◆ Task ◆
Everything in the records must be reproduced exactly, except for the pictures.

Input data Block Start

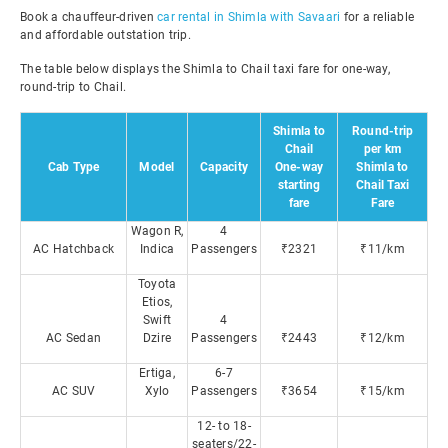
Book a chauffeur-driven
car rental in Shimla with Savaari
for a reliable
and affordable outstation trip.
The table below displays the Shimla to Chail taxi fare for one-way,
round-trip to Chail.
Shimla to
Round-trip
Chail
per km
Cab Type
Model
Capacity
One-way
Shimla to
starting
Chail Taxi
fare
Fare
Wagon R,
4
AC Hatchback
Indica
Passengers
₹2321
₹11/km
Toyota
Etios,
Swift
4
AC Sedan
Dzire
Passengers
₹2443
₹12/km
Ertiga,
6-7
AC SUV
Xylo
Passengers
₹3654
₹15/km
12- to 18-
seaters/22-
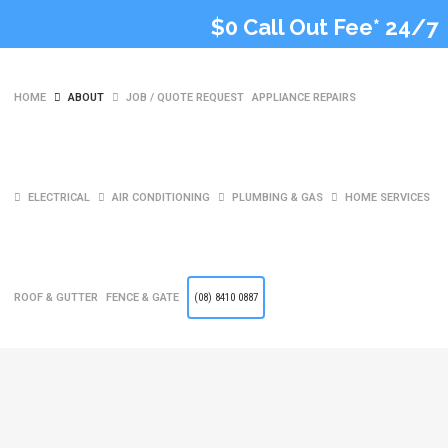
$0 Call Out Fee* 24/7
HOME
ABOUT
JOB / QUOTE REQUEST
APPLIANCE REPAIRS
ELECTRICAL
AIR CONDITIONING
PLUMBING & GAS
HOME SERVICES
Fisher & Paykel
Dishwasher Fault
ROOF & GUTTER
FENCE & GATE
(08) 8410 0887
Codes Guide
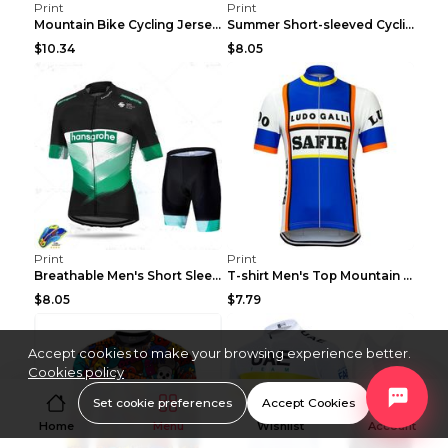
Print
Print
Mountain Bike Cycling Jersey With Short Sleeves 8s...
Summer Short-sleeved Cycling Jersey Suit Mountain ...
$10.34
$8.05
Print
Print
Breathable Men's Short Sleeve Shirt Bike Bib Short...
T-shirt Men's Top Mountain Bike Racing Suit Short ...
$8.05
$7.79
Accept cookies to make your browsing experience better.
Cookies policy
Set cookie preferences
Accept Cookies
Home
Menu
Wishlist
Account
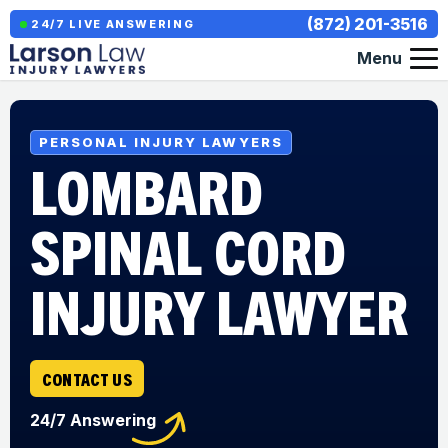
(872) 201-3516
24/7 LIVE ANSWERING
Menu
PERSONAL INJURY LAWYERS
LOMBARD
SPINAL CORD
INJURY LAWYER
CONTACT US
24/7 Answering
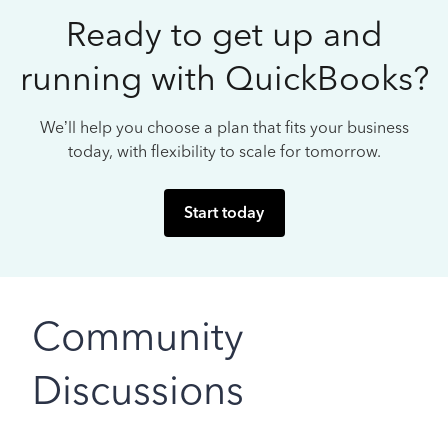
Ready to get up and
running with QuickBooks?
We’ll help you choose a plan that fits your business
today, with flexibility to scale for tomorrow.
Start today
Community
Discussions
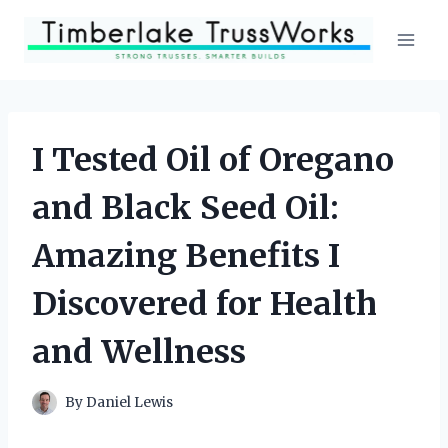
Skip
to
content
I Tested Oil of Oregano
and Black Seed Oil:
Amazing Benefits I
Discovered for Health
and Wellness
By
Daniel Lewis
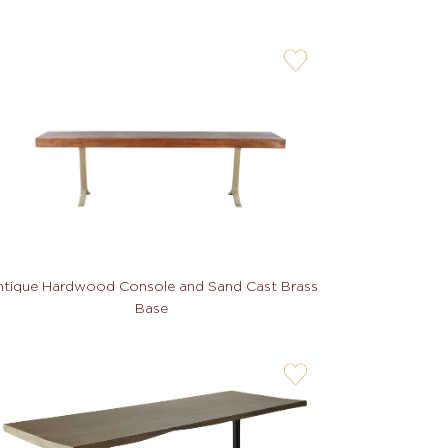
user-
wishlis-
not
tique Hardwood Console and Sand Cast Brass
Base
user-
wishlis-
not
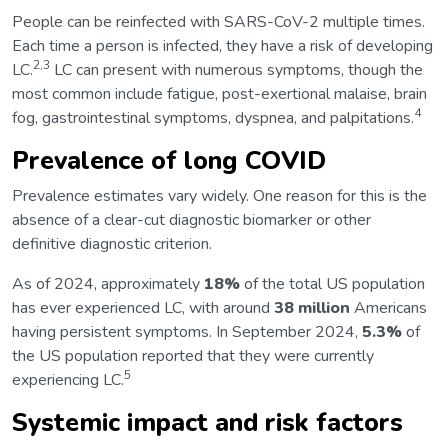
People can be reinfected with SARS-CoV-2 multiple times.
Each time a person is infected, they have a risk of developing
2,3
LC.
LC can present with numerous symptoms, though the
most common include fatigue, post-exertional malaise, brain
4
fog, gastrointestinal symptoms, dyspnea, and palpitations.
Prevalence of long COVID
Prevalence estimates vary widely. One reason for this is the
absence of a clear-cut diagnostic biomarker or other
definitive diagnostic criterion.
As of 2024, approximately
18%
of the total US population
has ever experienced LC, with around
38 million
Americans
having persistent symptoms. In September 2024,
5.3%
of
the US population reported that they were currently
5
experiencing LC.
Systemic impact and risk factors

Input data Block End

◆ Completed exercise ◆
Book a chauffeur-driven
car rental in Shimla with Savaari
for a reliable
and affordable outstation trip.
The table below displays the Shimla to Chail taxi fare for one-way,
round-trip to Chail.
Shimla to
Round-trip
Chail
per km
Cab Type
Model
Capacity
One-way
Shimla to
starting
Chail Taxi
fare
Fare
Wagon R,
4
AC Hatchback
Indica
Passengers
₹2321
₹11/km
Toyota
Etios,
Swift
4
AC Sedan
Dzire
Passengers
₹2443
₹12/km
Ertiga,
6-7
AC SUV
Xylo
Passengers
₹3654
₹15/km
12- to 18-
seaters/22-
$0 Call Out Fee* 24/7
HOME
ABOUT
JOB / QUOTE REQUEST
APPLIANCE REPAIRS
ELECTRICAL
AIR CONDITIONING
PLUMBING & GAS
HOME SERVICES
Fisher & Paykel
Dishwasher Fault
ROOF & GUTTER
FENCE & GATE
(08) 8410 0887
Codes Guide
Print
Print
Mountain Bike Cycling Jersey With Short Sleeves 8s...
Summer Short-sleeved Cycling Jersey Suit Mountain ...
$10.34
$8.05
Print
Print
Breathable Men's Short Sleeve Shirt Bike Bib Short...
T-shirt Men's Top Mountain Bike Racing Suit Short ...
$8.05
$7.79
Accept cookies to make your browsing experience better.
Cookies policy
Set cookie preferences
Accept Cookies
Home
Menu
Wishlist
Account
(872) 201-3516
24/7 LIVE ANSWERING
Menu
PERSONAL INJURY LAWYERS
LOMBARD
SPINAL CORD
INJURY LAWYER
CONTACT US
24/7 Answering
Ready to get up and
running with QuickBooks?
We’ll help you choose a plan that fits your business
today, with flexibility to scale for tomorrow.
Start today
Community
Discussions
Skip
to
content
I Tested Oil of Oregano
and Black Seed Oil:
Amazing Benefits I
Discovered for Health
and Wellness
By
Daniel Lewis
user-
wishlis-
not
tique Hardwood Console and Sand Cast Brass
Base
user-
wishlis-
not
People can be reinfected with SARS-CoV-2 multiple times.
Each time a person is infected, they have a risk of developing
2,3
LC.
LC can present with numerous symptoms, though the
most common include fatigue, post-exertional malaise, brain
4
fog, gastrointestinal symptoms, dyspnea, and palpitations.
Prevalence of long COVID
Prevalence estimates vary widely. One reason for this is the
absence of a clear-cut diagnostic biomarker or other
definitive diagnostic criterion.
As of 2024, approximately
18%
of the total US population
has ever experienced LC, with around
38 million
Americans
having persistent symptoms. In September 2024,
5.3%
of
the US population reported that they were currently
5
experiencing LC.
Systemic impact and risk factors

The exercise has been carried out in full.